Relatively difficult loading, and relatively complete recovery.
This is a theme I've begun to notice in a lot of disparately targeted training goals. everyone seems to be trying to find a sweet spot of loading that gets the stressors sufficiently high enough to matter, and to allow the muscles to recover sufficiently. The big differences in opinion seem to be guided by what is regarded as Sufficient; relative to the goals of training, or the targeted adaptation. Strong Endurance has very different opinions about what sets, reps, and rest are required versus other programs aimed at maximal hypertrophy or maximal cardio; for example. While they have said differences, one can not avoid the basic framework: enough work to get the body to adapt, enough rest and recovery for the body to be able to trigger more of those adaptations.

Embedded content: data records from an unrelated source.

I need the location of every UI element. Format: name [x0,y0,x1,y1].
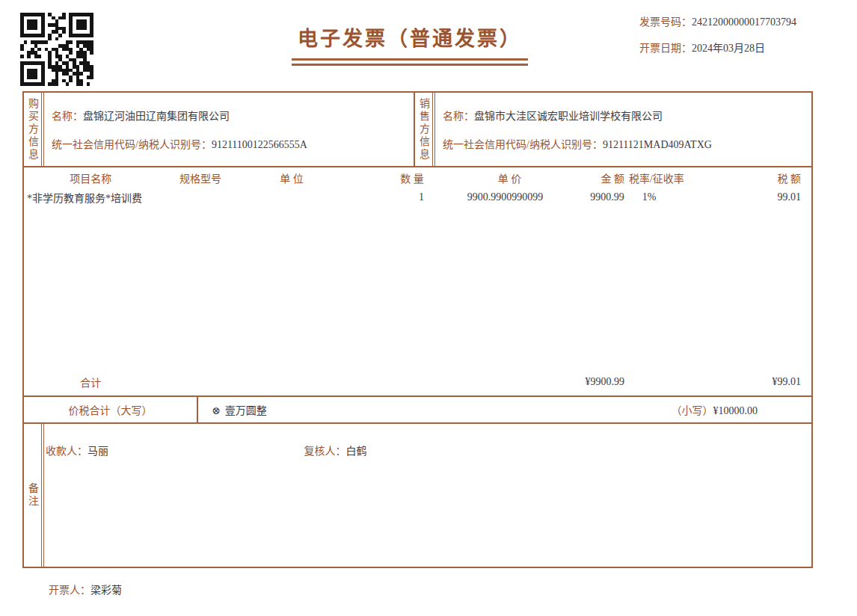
totals-label: 合计 [25,375,156,389]
reviewer-label: 复核人： [304,446,346,457]
total-amount: ¥9900.99 [547,376,629,388]
item-name: *非学历教育服务*培训费 [25,190,156,205]
buyer-name-value: 盘锦辽河油田辽南集团有限公司 [83,111,230,122]
invoice-body: 购买方信息 名称：盘锦辽河油田辽南集团有限公司 统一社会信用代码/纳税人识别号：… [22,91,813,568]
col-header-item-name: 项目名称 [25,170,156,185]
item-qty: 1 [338,191,424,203]
seller-taxid-label: 统一社会信用代码/纳税人识别号： [443,139,603,150]
buyer-info: 名称：盘锦辽河油田辽南集团有限公司 统一社会信用代码/纳税人识别号：912111… [44,93,414,166]
remarks-section: 备注 收款人：马丽 复核人：白鹤 [24,424,811,567]
payee-label: 收款人： [46,446,87,457]
col-header-tax: 税 额 [704,170,810,185]
col-header-qty: 数 量 [338,170,424,185]
invoice-date-value: 2024年03月28日 [692,43,765,54]
invoice-number-line: 发票号码：24212000000017703794 [639,16,796,28]
payee-value: 马丽 [87,446,108,457]
item-unit-price: 9900.9900990099 [424,191,547,203]
seller-info: 名称：盘锦市大洼区诚宏职业培训学校有限公司 统一社会信用代码/纳税人识别号：91… [435,93,811,166]
items-table: 项目名称 规格型号 单 位 数 量 单 价 金 额 税率/征收率 税 额 *非学… [24,167,811,395]
item-row: *非学历教育服务*培训费 1 9900.9900990099 9900.99 1… [25,188,810,206]
invoice-date-line: 开票日期：2024年03月28日 [639,43,796,55]
figures-value: ¥10000.00 [713,405,758,416]
seller-taxid-field: 统一社会信用代码/纳税人识别号：91211121MAD409ATXG [443,136,811,151]
totals-row: 合计 ¥9900.99 ¥99.01 [25,369,810,395]
buyer-taxid-value: 91211100122566555A [212,139,307,150]
item-tax: 99.01 [704,191,810,203]
items-header-row: 项目名称 规格型号 单 位 数 量 单 价 金 额 税率/征收率 税 额 [25,167,810,188]
amount-words-value: 壹万圆整 [225,405,267,416]
col-header-amount: 金 额 [547,170,629,185]
buyer-name-field: 名称：盘锦辽河油田辽南集团有限公司 [52,108,414,123]
col-header-unit-price: 单 价 [424,170,547,185]
seller-name-value: 盘锦市大洼区诚宏职业培训学校有限公司 [474,111,663,122]
amount-in-figures: （小写）¥10000.00 [672,402,812,417]
item-tax-rate: 1% [629,191,704,203]
seller-section-label: 销售方信息 [414,93,435,166]
items-empty-space [25,206,810,369]
drawer-value: 梁彩菊 [90,585,122,596]
amount-in-words: ⊗壹万圆整 [198,402,267,417]
buyer-taxid-label: 统一社会信用代码/纳税人识别号： [52,139,212,150]
col-header-spec: 规格型号 [156,170,245,185]
seller-name-label: 名称： [443,111,474,122]
party-section: 购买方信息 名称：盘锦辽河油田辽南集团有限公司 统一社会信用代码/纳税人识别号：… [24,93,811,167]
invoice-number-value: 24212000000017703794 [692,16,796,28]
title-underline [292,58,528,66]
remarks-section-label: 备注 [24,424,44,567]
item-amount: 9900.99 [547,191,629,203]
buyer-name-label: 名称： [52,111,83,122]
drawer-label: 开票人： [49,585,90,596]
drawer-field: 开票人：梁彩菊 [49,582,122,597]
summary-section: 价税合计（大写） ⊗壹万圆整 （小写）¥10000.00 [24,395,811,424]
remarks-content: 收款人：马丽 复核人：白鹤 [44,424,811,567]
payee-field: 收款人：马丽 [46,443,301,458]
col-header-tax-rate: 税率/征收率 [629,170,704,185]
figures-label: （小写） [672,405,713,416]
invoice-number-label: 发票号码： [639,16,692,28]
reviewer-value: 白鹤 [346,446,367,457]
invoice-date-label: 开票日期： [639,43,692,54]
qr-code [20,13,93,86]
buyer-section-label: 购买方信息 [24,93,44,166]
col-header-unit: 单 位 [245,170,339,185]
invoice-page: 电子发票（普通发票） 发票号码：24212000000017703794 开票日… [0,0,857,616]
currency-check-icon: ⊗ [212,405,221,416]
invoice-title: 电子发票（普通发票） [292,22,528,52]
reviewer-field: 复核人：白鹤 [304,443,367,458]
summary-label: 价税合计（大写） [24,397,198,422]
invoice-title-block: 电子发票（普通发票） [292,22,528,66]
total-tax: ¥99.01 [704,376,810,388]
buyer-taxid-field: 统一社会信用代码/纳税人识别号：91211100122566555A [52,136,414,151]
seller-name-field: 名称：盘锦市大洼区诚宏职业培训学校有限公司 [443,108,811,123]
seller-taxid-value: 91211121MAD409ATXG [603,139,712,150]
invoice-meta: 发票号码：24212000000017703794 开票日期：2024年03月2… [639,16,796,55]
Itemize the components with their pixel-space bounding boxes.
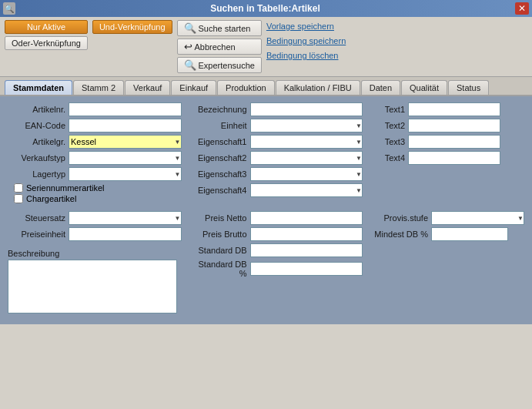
text4-row: Text4 bbox=[370, 151, 524, 165]
tab-stammdaten[interactable]: Stammdaten bbox=[5, 80, 72, 95]
tab-produktion[interactable]: Produktion bbox=[217, 80, 275, 95]
verkaufstyp-select[interactable] bbox=[69, 151, 182, 165]
suche-starten-button[interactable]: 🔍 Suche starten bbox=[177, 20, 262, 36]
bezeichnung-row: Bezeichnung bbox=[189, 102, 363, 116]
standard-db-pct-row: Standard DB % bbox=[189, 260, 363, 278]
tab-daten[interactable]: Daten bbox=[361, 80, 400, 95]
eigenschaft4-row: Eigenschaft4 ▼ bbox=[189, 183, 363, 197]
seriennummer-row: Seriennummerartikel bbox=[14, 183, 182, 193]
artikelgr-row: Artikelgr. Kessel ▼ bbox=[8, 135, 182, 149]
bottom-right-col: Provis.stufe ▼ Mindest DB % bbox=[370, 211, 524, 315]
cancel-icon: ↩ bbox=[184, 41, 192, 52]
eigenschaft2-row: Eigenschaft2 ▼ bbox=[189, 151, 363, 165]
chargeartikel-row: Chargeartikel bbox=[14, 194, 182, 203]
tab-kalkulation[interactable]: Kalkulation / FIBU bbox=[276, 80, 360, 95]
window-title: Suchen in Tabelle:Artikel bbox=[15, 3, 515, 14]
einheit-select[interactable] bbox=[250, 119, 363, 132]
mid-column: Bezeichnung Einheit ▼ Eigenschaft1 bbox=[189, 102, 363, 205]
mindest-db-label: Mindest DB % bbox=[370, 230, 428, 239]
eigenschaft3-row: Eigenschaft3 ▼ bbox=[189, 167, 363, 181]
toolbar-col-1: Nur Aktive Oder-Verknüpfung bbox=[5, 20, 88, 50]
eigenschaft2-select[interactable] bbox=[250, 151, 363, 165]
tabs-bar: Stammdaten Stamm 2 Verkauf Einkauf Produ… bbox=[0, 77, 532, 96]
oder-verknuepfung-button[interactable]: Oder-Verknüpfung bbox=[5, 36, 88, 50]
tab-status[interactable]: Status bbox=[448, 80, 489, 95]
text3-label: Text3 bbox=[370, 137, 405, 146]
text1-row: Text1 bbox=[370, 102, 524, 116]
text4-label: Text4 bbox=[370, 153, 405, 163]
text3-row: Text3 bbox=[370, 135, 524, 149]
chargeartikel-checkbox[interactable] bbox=[14, 194, 23, 203]
text2-input[interactable] bbox=[408, 119, 500, 132]
eigenschaft4-label: Eigenschaft4 bbox=[189, 186, 247, 195]
preis-netto-input[interactable] bbox=[250, 211, 363, 225]
artikelnr-input[interactable] bbox=[69, 102, 182, 116]
eigenschaft2-label: Eigenschaft2 bbox=[189, 153, 247, 163]
provis-stufe-row: Provis.stufe ▼ bbox=[370, 211, 524, 225]
preis-brutto-label: Preis Brutto bbox=[189, 230, 247, 239]
und-verknuepfung-button[interactable]: Und-Verknüpfung bbox=[92, 20, 172, 34]
text3-input[interactable] bbox=[408, 135, 500, 149]
mindest-db-input[interactable] bbox=[431, 227, 508, 241]
preis-brutto-input[interactable] bbox=[250, 227, 363, 241]
steuersatz-select[interactable] bbox=[69, 211, 182, 225]
einheit-wrapper: ▼ bbox=[250, 119, 363, 132]
preis-brutto-row: Preis Brutto bbox=[189, 227, 363, 241]
tab-einkauf[interactable]: Einkauf bbox=[171, 80, 216, 95]
preis-netto-label: Preis Netto bbox=[189, 213, 247, 223]
text2-row: Text2 bbox=[370, 119, 524, 132]
provis-stufe-label: Provis.stufe bbox=[370, 213, 428, 223]
search-icon: 🔍 bbox=[184, 22, 196, 34]
bottom-section: Steuersatz ▼ Preiseinheit Beschreibung bbox=[8, 211, 524, 315]
steuersatz-label: Steuersatz bbox=[8, 213, 65, 223]
einheit-label: Einheit bbox=[189, 121, 247, 130]
artikelnr-label: Artikelnr. bbox=[8, 105, 65, 114]
standard-db-label: Standard DB bbox=[189, 246, 247, 255]
toolbar: Nur Aktive Oder-Verknüpfung Und-Verknüpf… bbox=[0, 17, 532, 77]
nur-aktive-button[interactable]: Nur Aktive bbox=[5, 20, 88, 34]
right-column: Text1 Text2 Text3 Text4 bbox=[370, 102, 524, 205]
artikelgr-select[interactable]: Kessel bbox=[69, 135, 182, 149]
eigenschaft1-label: Eigenschaft1 bbox=[189, 137, 247, 146]
text1-input[interactable] bbox=[408, 102, 500, 116]
provis-stufe-wrapper: ▼ bbox=[431, 211, 524, 225]
eigenschaft1-select[interactable] bbox=[250, 135, 363, 149]
standard-db-pct-input[interactable] bbox=[250, 262, 363, 276]
lagertyp-select[interactable] bbox=[69, 167, 182, 181]
beschreibung-section: Beschreibung bbox=[8, 249, 182, 315]
bezeichnung-input[interactable] bbox=[250, 102, 363, 116]
artikelgr-wrapper: Kessel ▼ bbox=[69, 135, 182, 149]
standard-db-input[interactable] bbox=[250, 243, 363, 257]
text4-input[interactable] bbox=[408, 151, 500, 165]
provis-stufe-select[interactable] bbox=[431, 211, 524, 225]
eigenschaft1-wrapper: ▼ bbox=[250, 135, 363, 149]
ean-code-input[interactable] bbox=[69, 119, 182, 132]
tab-verkauf[interactable]: Verkauf bbox=[125, 80, 170, 95]
chargeartikel-label: Chargeartikel bbox=[26, 194, 76, 203]
ean-code-row: EAN-Code bbox=[8, 119, 182, 132]
eigenschaft4-select[interactable] bbox=[250, 183, 363, 197]
tab-qualitaet[interactable]: Qualität bbox=[401, 80, 447, 95]
einheit-row: Einheit ▼ bbox=[189, 119, 363, 132]
close-button[interactable]: ✕ bbox=[515, 2, 529, 15]
seriennummer-checkbox[interactable] bbox=[14, 183, 23, 193]
eigenschaft3-select[interactable] bbox=[250, 167, 363, 181]
top-section: Artikelnr. EAN-Code Artikelgr. Kessel ▼ … bbox=[8, 102, 524, 205]
eigenschaft3-label: Eigenschaft3 bbox=[189, 169, 247, 179]
vorlage-speichern-link[interactable]: Vorlage speichern bbox=[266, 20, 346, 32]
main-content: Artikelnr. EAN-Code Artikelgr. Kessel ▼ … bbox=[0, 96, 532, 324]
bottom-left-col: Steuersatz ▼ Preiseinheit Beschreibung bbox=[8, 211, 182, 315]
seriennummer-label: Seriennummerartikel bbox=[26, 183, 104, 193]
bedingung-loeschen-link[interactable]: Bedingung löschen bbox=[266, 49, 346, 62]
tab-stamm2[interactable]: Stamm 2 bbox=[73, 80, 124, 95]
title-bar: 🔍 Suchen in Tabelle:Artikel ✕ bbox=[0, 0, 532, 17]
steuersatz-row: Steuersatz ▼ bbox=[8, 211, 182, 225]
beschreibung-textarea[interactable] bbox=[8, 260, 177, 313]
bedingung-speichern-link[interactable]: Bedingung speichern bbox=[266, 35, 346, 47]
eigenschaft1-row: Eigenschaft1 ▼ bbox=[189, 135, 363, 149]
expertensuche-button[interactable]: 🔍 Expertensuche bbox=[177, 57, 262, 73]
left-column: Artikelnr. EAN-Code Artikelgr. Kessel ▼ … bbox=[8, 102, 182, 205]
toolbar-col-4: Vorlage speichern Bedingung speichern Be… bbox=[266, 20, 346, 62]
abbrechen-button[interactable]: ↩ Abbrechen bbox=[177, 39, 262, 55]
preiseinheit-input[interactable] bbox=[69, 227, 182, 241]
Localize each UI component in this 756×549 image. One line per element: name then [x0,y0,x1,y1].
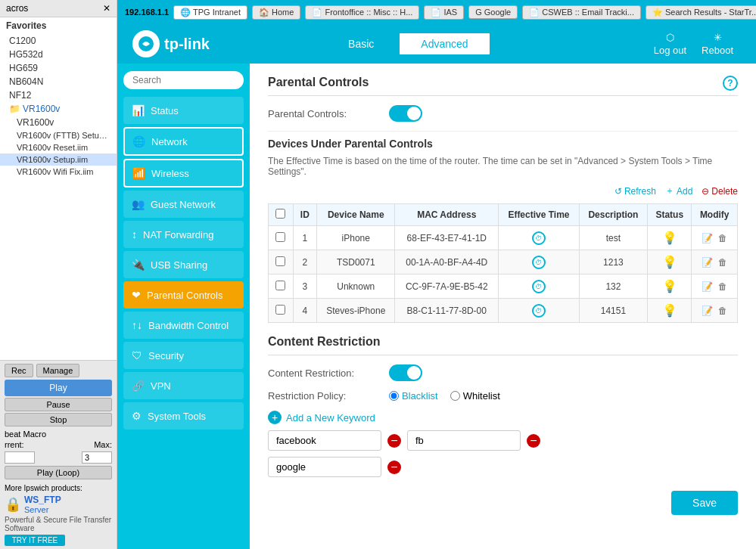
delete-row-icon[interactable]: 🗑 [718,281,727,292]
sidebar-item-c1200[interactable]: C1200 [0,34,117,48]
remove-fb-button[interactable]: − [527,434,540,448]
rec-button[interactable]: Rec [5,364,33,377]
sidebar-item-guest-network[interactable]: 👥 Guest Network [123,191,244,218]
edit-icon[interactable]: 📝 [702,233,713,243]
whitelist-option[interactable]: Whitelist [450,390,500,402]
blacklist-option[interactable]: Blacklist [389,390,438,402]
sidebar-item-bandwidth-control[interactable]: ↑↓ Bandwidth Control [123,312,244,339]
logout-button[interactable]: ⬡ Log out [654,32,686,56]
row-checkbox[interactable] [275,281,285,290]
sidebar-item-wireless[interactable]: 📶 Wireless [123,159,244,188]
row-checkbox[interactable] [275,305,285,315]
tab-home[interactable]: 🏠 Home [252,5,300,20]
sidebar-item-status[interactable]: 📊 Status [123,97,244,124]
row-checkbox[interactable] [275,256,285,266]
remove-facebook-button[interactable]: − [387,434,401,448]
cr-toggle-row: Content Restriction: [268,364,738,381]
tab-google[interactable]: G Google [468,5,518,19]
edit-icon[interactable]: 📝 [702,306,713,316]
search-input[interactable] [123,71,244,89]
help-icon[interactable]: ? [723,76,738,91]
tab-basic[interactable]: Basic [325,32,397,56]
remove-google-button[interactable]: − [387,461,401,474]
cr-toggle[interactable] [389,364,422,381]
tab-search-results[interactable]: ⭐ Search Results - StarTr... [646,5,756,20]
sidebar-item-vr1600v-wifi[interactable]: VR1600v Wifi Fix.iim [0,166,117,178]
delete-row-icon[interactable]: 🗑 [718,257,727,268]
cell-effective-time[interactable]: ⏱ [499,299,580,323]
sidebar-item-nat-forwarding[interactable]: ↕ NAT Forwarding [123,221,244,248]
cell-effective-time[interactable]: ⏱ [499,274,580,299]
sidebar-item-nf12[interactable]: NF12 [0,88,117,102]
cell-modify[interactable]: 📝 🗑 [692,250,738,274]
keyword-input-google[interactable] [268,457,381,477]
close-icon[interactable]: ✕ [103,3,110,14]
col-effective-time: Effective Time [499,204,580,226]
play-loop-button[interactable]: Play (Loop) [5,466,112,479]
stop-button[interactable]: Stop [5,413,112,426]
sidebar-item-vr1600v[interactable]: VR1600v [0,116,117,129]
row-checkbox[interactable] [275,232,285,242]
reboot-button[interactable]: ✳ Reboot [702,32,733,56]
sidebar-item-hg532d[interactable]: HG532d [0,48,117,61]
delete-row-icon[interactable]: 🗑 [718,306,727,316]
cell-effective-time[interactable]: ⏱ [499,250,580,274]
sidebar-item-hg659[interactable]: HG659 [0,61,117,75]
tab-frontoffice[interactable]: 📄 Frontoffice :: Misc :: H... [305,5,419,20]
sidebar-item-parental-controls[interactable]: ❤ Parental Controls [123,281,244,309]
whitelist-radio[interactable] [450,391,460,401]
col-checkbox [269,204,294,226]
pause-button[interactable]: Pause [5,398,112,411]
add-keyword-button[interactable]: + Add a New Keyword [268,411,738,424]
sidebar-item-vr1600v-fttb[interactable]: VR1600v (FTTB) Setup.iim [0,129,117,141]
sidebar-item-vpn[interactable]: 🔗 VPN [123,372,244,399]
cell-id: 2 [293,250,317,274]
sidebar-item-system-tools[interactable]: ⚙ System Tools [123,402,244,430]
sidebar-item-nb604n[interactable]: NB604N [0,75,117,88]
cell-effective-time[interactable]: ⏱ [499,226,580,250]
wsftp-label: WS_FTP [24,495,61,505]
content-area: Parental Controls ? Parental Controls: D… [250,64,756,549]
col-description: Description [579,204,647,226]
cell-modify[interactable]: 📝 🗑 [692,274,738,299]
edit-icon[interactable]: 📝 [702,281,713,292]
col-id: ID [293,204,317,226]
delete-button[interactable]: ⊖ Delete [702,185,738,197]
sidebar-item-security[interactable]: 🛡 Security [123,342,244,369]
sidebar-item-usb-sharing[interactable]: 🔌 USB Sharing [123,251,244,278]
cell-status[interactable]: 💡 [648,250,692,274]
sidebar-item-vr1600v-folder[interactable]: 📁 VR1600v [0,102,117,116]
blacklist-radio[interactable] [389,391,399,401]
edit-icon[interactable]: 📝 [702,257,713,268]
tab-tpg-intranet[interactable]: 🌐 TPG Intranet [173,5,247,20]
keyword-input-facebook[interactable] [268,430,381,451]
cell-status[interactable]: 💡 [648,226,692,250]
play-button[interactable]: Play [5,380,112,396]
tab-ias[interactable]: 📄 IAS [424,5,464,20]
max-input[interactable] [82,451,112,464]
save-button[interactable]: Save [671,491,738,515]
sidebar-item-vr1600v-setup[interactable]: VR1600v Setup.iim [0,154,117,166]
add-button[interactable]: ＋ Add [665,185,692,197]
table-row: 4 Steves-iPhone B8-C1-11-77-8D-00 ⏱ 1415… [269,299,738,323]
refresh-button[interactable]: ↺ Refresh [614,185,656,197]
gear-icon: ⚙ [132,410,142,422]
current-input[interactable] [5,451,35,464]
tab-advanced[interactable]: Advanced [398,32,490,56]
cell-modify[interactable]: 📝 🗑 [692,226,738,250]
cell-modify[interactable]: 📝 🗑 [692,299,738,323]
parental-controls-toggle[interactable] [389,105,422,122]
keyword-input-fb[interactable] [407,430,521,451]
table-row: 1 iPhone 68-EF-43-E7-41-1D ⏱ test 💡 📝 🗑 [269,226,738,250]
cell-mac: 68-EF-43-E7-41-1D [395,226,499,250]
shield-icon: 🛡 [132,349,142,361]
manage-button[interactable]: Manage [36,364,80,377]
sidebar-item-network[interactable]: 🌐 Network [123,127,244,156]
cell-status[interactable]: 💡 [648,274,692,299]
cell-status[interactable]: 💡 [648,299,692,323]
delete-row-icon[interactable]: 🗑 [718,233,727,243]
tab-csweb[interactable]: 📄 CSWEB :: Email Tracki... [522,5,641,20]
try-free-button[interactable]: TRY IT FREE [5,535,65,546]
select-all-checkbox[interactable] [275,209,285,219]
sidebar-item-vr1600v-reset[interactable]: VR1600v Reset.iim [0,141,117,154]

I think in these broad terms GTG, Strong Endurance, and Easy Strength (and many other programs) have meaningful similarities. But, the devil is in the details. Other (more specific) levels of analysis belie the idea that these programs are sufficiently similar to be regarded as in the same vein of pursuit. Their designs have certain features that distinguish themselves from each other taxonomically. If you zoom out enough:
training is just training. when you zoom in
some training is completely different from other training.
Insofar as I espouse that
the devil is in the details, it is for this reason that I would advocate: when one takes up a program they should do their level best to follow it to a T. I have muddied the water for myself a couple times, and I would argue that it made it harder for me to look back and learn from that training cycle. the more I changed tweaked and adjusted, the less clear it was that a given factor effected a certain outcome.